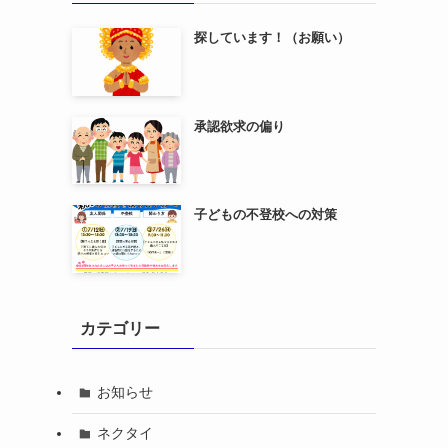
探しています！（お願い）
承認欲求の偏り
子どもの不登校への対策
カテゴリー
お知らせ
ネクタイ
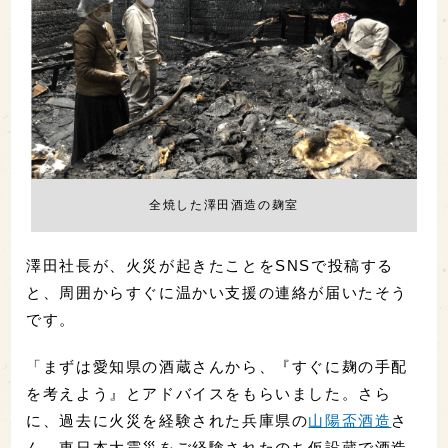
全焼した澤田酒造の麹室
澤田社長が、火災が起きたことをSNSで投稿する
と、周囲からすぐに温かい支援の連絡が届いたそう
です。
「まずは愛知県の酒蔵さんから、『すぐに麹の手配
を考えよう』とアドバイスをもらいました。さら
に、過去に火災を経験された兵庫県の
山陽盃酒造
さ
ん、東日本大震災をご経験されたのち仮設蔵で酒造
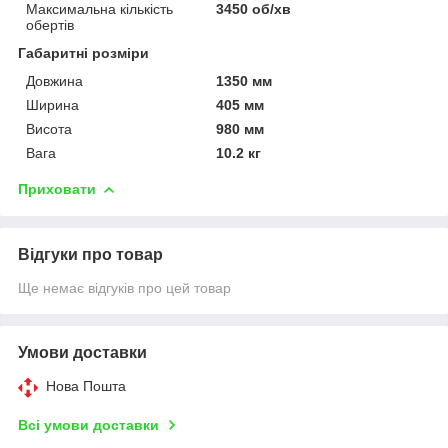
Максимальна кількість
3450 об/хв
обертів
Габаритні розміри
Довжина
1350 мм
Ширина
405 мм
Висота
980 мм
Вага
10.2 кг
Приховати
Відгуки про товар
Ще немає відгуків про цей товар
Умови доставки
Нова Пошта
Всі умови доставки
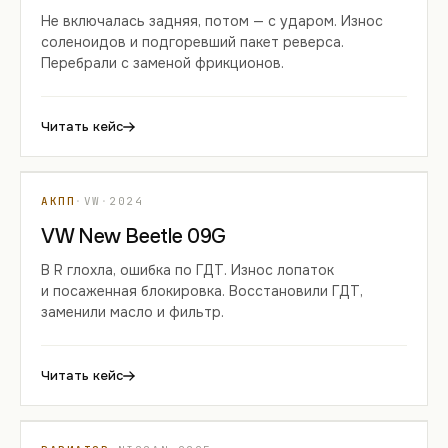
Не включалась задняя, потом — с ударом. Износ
соленоидов и подгоревший пакет реверса.
Перебрали с заменой фрикционов.
Читать кейс
КЕЙС 02
АКПП
·
VW
·
2024
VW New Beetle 09G
В R глохла, ошибка по ГДТ. Износ лопаток
и посаженная блокировка. Восстановили ГДТ,
заменили масло и фильтр.
Читать кейс
КЕЙС 03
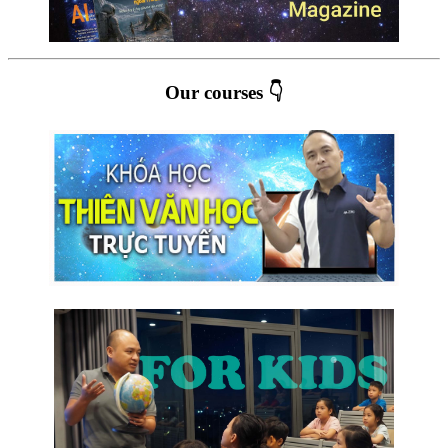
Our courses 👇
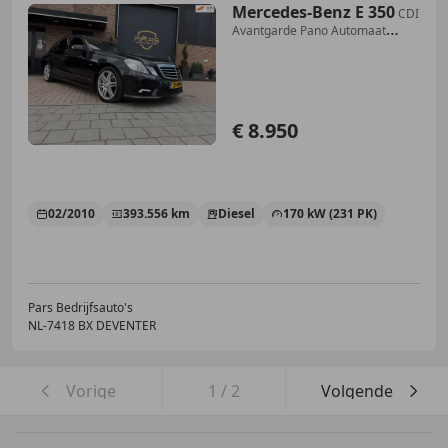
Mercedes-Benz E 350
CDI
Avantgarde Pano Automaat
231PK Airco Cruise Na
€ 8.950
02/2010
393.556 km
Diesel
170 kW (231 PK)
Pars Bedrijfsauto's
NL-7418 BX DEVENTER
Vorige
1
/
2
Volgende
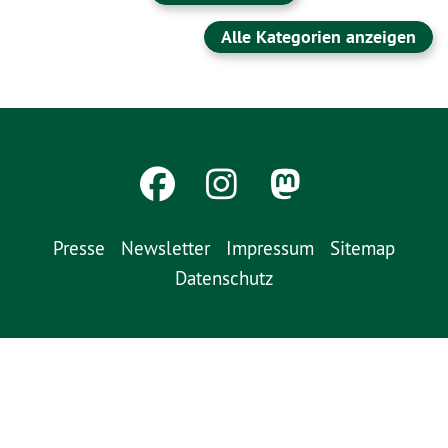
Alle Kategorien anzeigen
Presse
Newsletter
Impressum
Sitemap
Datenschutz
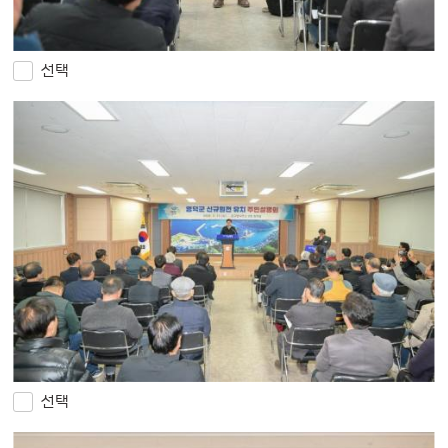
선택
선택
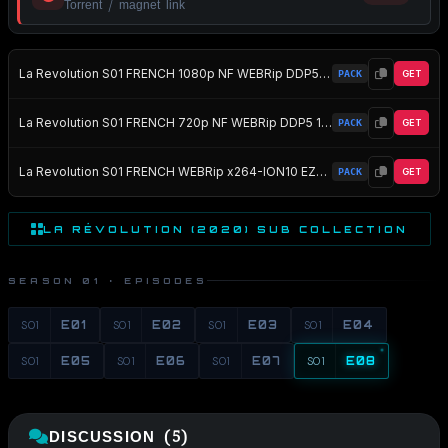
Torrent / magnet link
La Revolution S01 FRENCH 1080p NF WEBRip DDP5 1 x264-MZABI EZTV
PACK
GET
La Revolution S01 FRENCH 720p NF WEBRip DDP5 1 x264-MZABI EZTV
PACK
GET
La Revolution S01 FRENCH WEBRip x264-ION10 EZTV
PACK
GET
LA RÉVOLUTION (2020) SUB COLLECTION
SEASON 01 · EPISODES
S01
E01
S01
E02
S01
E03
S01
E04
S01
E05
S01
E06
S01
E07
S01
E08
DISCUSSION (5)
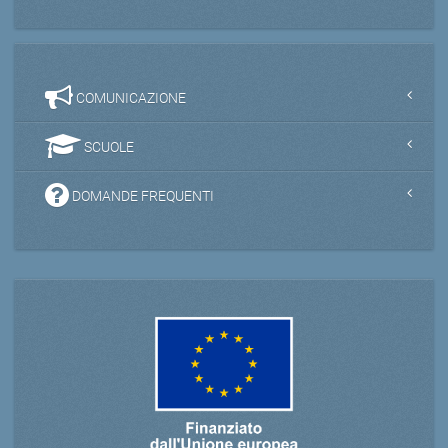
COMUNICAZIONE
SCUOLE
DOMANDE FREQUENTI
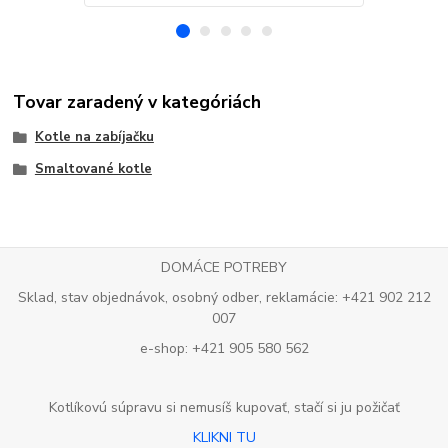
Tovar zaradený v kategóriách
Kotle na zabíjačku
Smaltované kotle
DOMÁCE POTREBY
Sklad, stav objednávok, osobný odber, reklamácie: +421 902 212
007
e-shop: +421 905 580 562
Kotlíkovú súpravu si nemusíš kupovať, stačí si ju požičať
KLIKNI TU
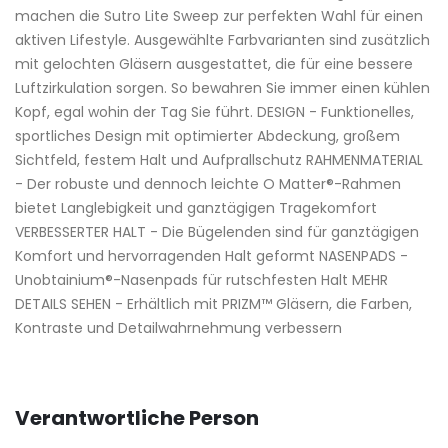
machen die Sutro Lite Sweep zur perfekten Wahl für einen
aktiven Lifestyle. Ausgewählte Farbvarianten sind zusätzlich
mit gelochten Gläsern ausgestattet, die für eine bessere
Luftzirkulation sorgen. So bewahren Sie immer einen kühlen
Kopf, egal wohin der Tag Sie führt. DESIGN - Funktionelles,
sportliches Design mit optimierter Abdeckung, großem
Sichtfeld, festem Halt und Aufprallschutz RAHMENMATERIAL
- Der robuste und dennoch leichte O Matter®-Rahmen
bietet Langlebigkeit und ganztägigen Tragekomfort
VERBESSERTER HALT - Die Bügelenden sind für ganztägigen
Komfort und hervorragenden Halt geformt NASENPADS -
Unobtainium®-Nasenpads für rutschfesten Halt MEHR
DETAILS SEHEN - Erhältlich mit PRIZM™ Gläsern, die Farben,
Kontraste und Detailwahrnehmung verbessern
Verantwortliche Person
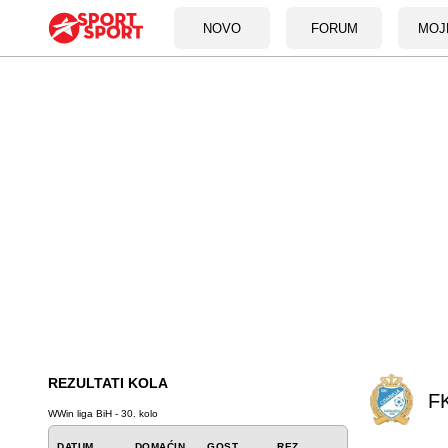
NOVO
FORUM
MOJ
REZULTATI KOLA
FK
WWin liga BiH - 30. kolo
DATUM
DOMAĆIN
GOST
REZ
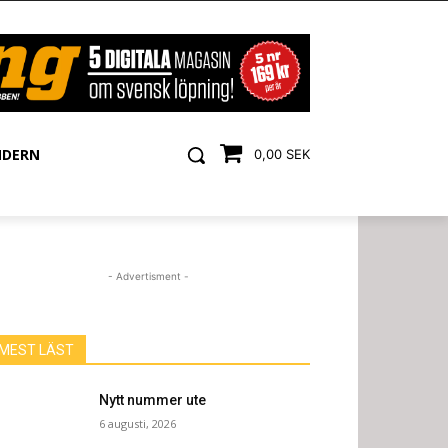
NDERN
0,00 SEK
- Advertisment -
MEST LÄST
Nytt nummer ute
6 augusti, 2026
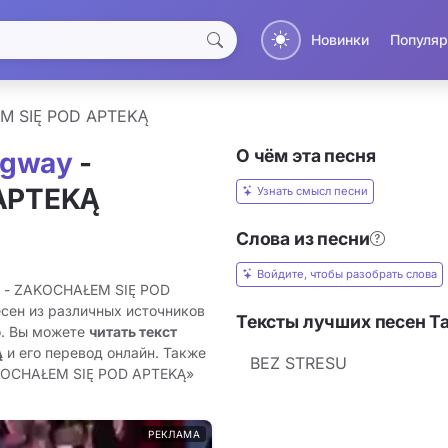
Новинки
Популяр
M SIĘ POD APTEKĄ
О чём эта песня
ngway
-
APTEKĄ
Узнать смысл песни
Слова из песни
Войдите, чтобы разобрать слова
y - ZAKOCHAŁEM SIĘ POD
сен из различных источников
Тексты лучших песен T
о. Вы можете
читать текст
Ą
и его перевод онлайн. Также
BEZ STRESU
AKOCHAŁEM SIĘ POD APTEKĄ»
РЕКЛАМА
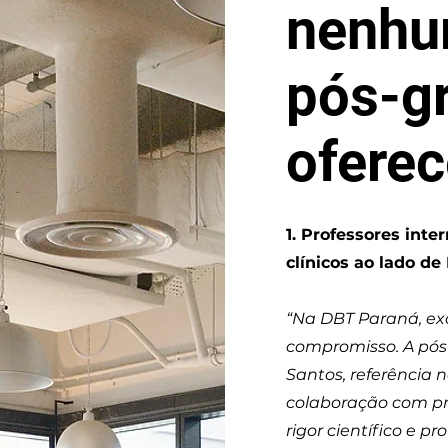
nenhu
pós-g
oferec
1. Professores int
clínicos ao lado de
“Na DBT Paraná, exc
compromisso. A pós
Santos, referência 
colaboração com pr
rigor científico e p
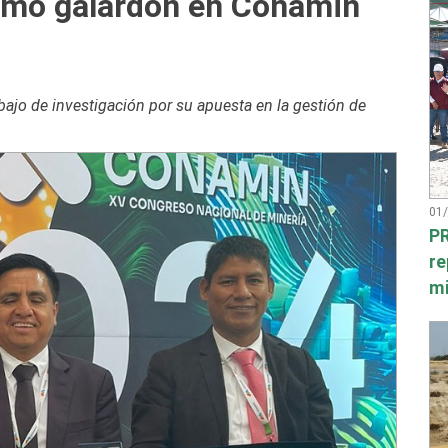
imo galardón en Conamin
ajo de investigación por su apuesta en la gestión de
01
PR
re
mi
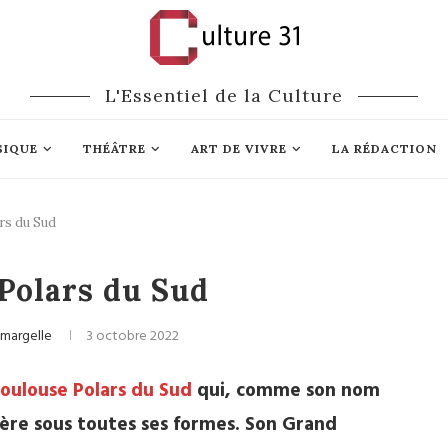
L'Essentiel de la Culture
SIQUE
THÉÂTRE
ART DE VIVRE
LA RÉDACTION
rs du Sud
ls
Littérature
Polars du Sud
amargelle
3 octobre 2022
oulouse Polars du Sud
qui, comme son nom
icière sous toutes ses formes. Son Grand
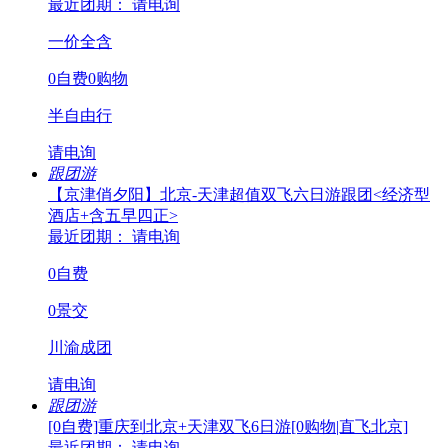
最近团期： 请电询
一价全含
0自费0购物
半自由行
请电询
跟团游
【京津俏夕阳】北京-天津超值双飞六日游跟团<经济型
酒店+含五早四正>
最近团期： 请电询
0自费
0景交
川渝成团
请电询
跟团游
[0自费]重庆到北京+天津双飞6日游[0购物|直飞北京]
最近团期： 请电询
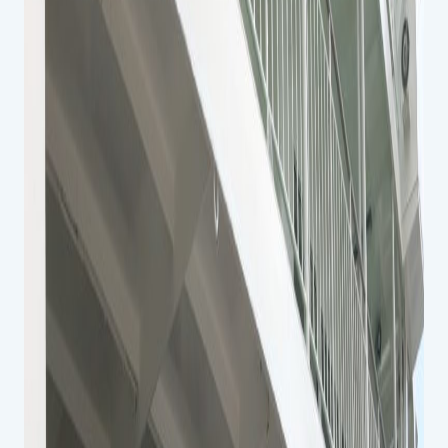
スイミングスクールの
体験申し込みはこちら!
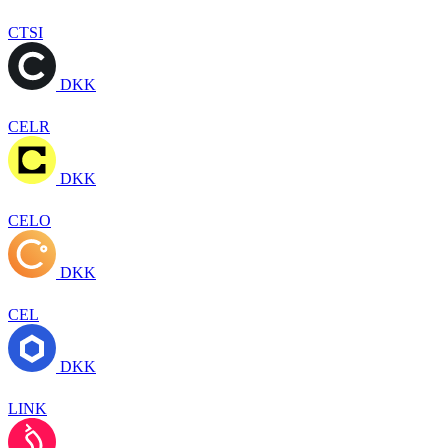
CTSI
DKK
CELR
DKK
CELO
DKK
CEL
DKK
LINK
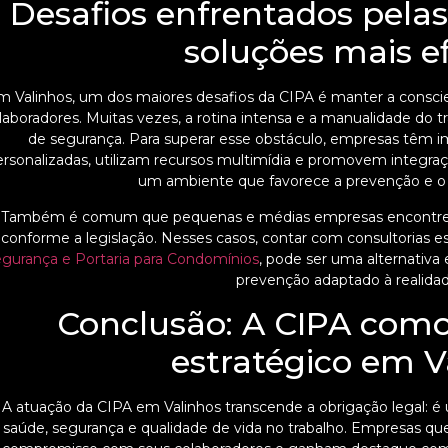
Desafios enfrentados pelas 
soluções mais e
m Valinhos, um dos maiores desafios da CIPA é manter a conscie
laboradores. Muitas vezes, a rotina intensa e a manualidade do t
de segurança. Para superar esse obstáculo, empresas têm
ersonalizadas, utilizam recursos multimídia e promovem integraç
um ambiente que favorece a prevenção e o
Também é comum que pequenas e médias empresas encontrem 
conforme a legislação. Nesses casos, contar com consultorias e
gurança e Portaria para Condomínios
, pode ser uma alternativa
prevenção adaptado à realidade
Conclusão: A CIPA como
estratégico em V
A atuação da CIPA em Valinhos transcende a obrigação legal: é
saúde, segurança e qualidade de vida no trabalho. Empresas 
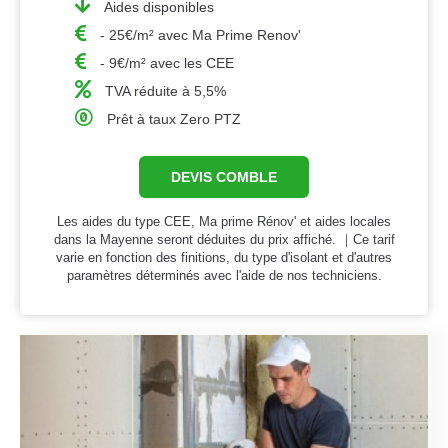
Aides disponibles
- 25€/m² avec Ma Prime Renov'
- 9€/m² avec les CEE
TVA réduite à 5,5%
Prêt à taux Zero PTZ
DEVIS COMBLE
Les aides du type CEE, Ma prime Rénov' et aides locales
dans la Mayenne seront déduites du prix affiché. ｜Ce tarif
varie en fonction des finitions, du type d'isolant et d'autres
paramètres déterminés avec l'aide de nos techniciens.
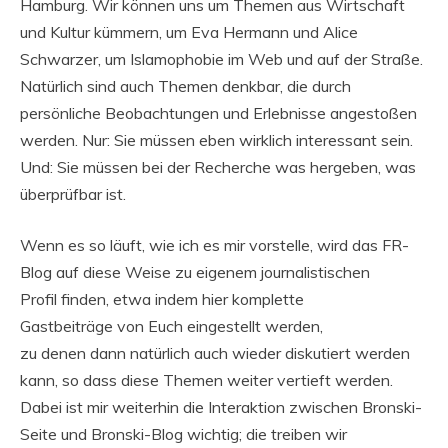
Hamburg. Wir können uns um Themen aus Wirtschaft
und Kultur kümmern, um Eva Hermann und Alice
Schwarzer, um Islamophobie im Web und auf der Straße.
Natürlich sind auch Themen denkbar, die durch
persönliche Beobachtungen und Erlebnisse angestoßen
werden. Nur: Sie müssen eben wirklich interessant sein.
Und: Sie müssen bei der Recherche was hergeben, was
überprüfbar ist.
Wenn es so läuft, wie ich es mir vorstelle, wird das FR-
Blog auf diese Weise zu eigenem journalistischen
Profil finden, etwa indem hier komplette
Gastbeiträge von Euch eingestellt werden,
zu denen dann natürlich auch wieder diskutiert werden
kann, so dass diese Themen weiter vertieft werden.
Dabei ist mir weiterhin die Interaktion zwischen Bronski-
Seite und Bronski-Blog wichtig; die treiben wir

# HOW TO COMPLETE THIS TASK
Look through the data above for the string "Themen" and copy every line where it appears.

# RESPONSE AREA
Hamburg. Wir können uns um Themen aus Wirtschaft
Natürlich sind auch Themen denkbar, die durch
kann, so dass diese Themen weiter vertieft werden.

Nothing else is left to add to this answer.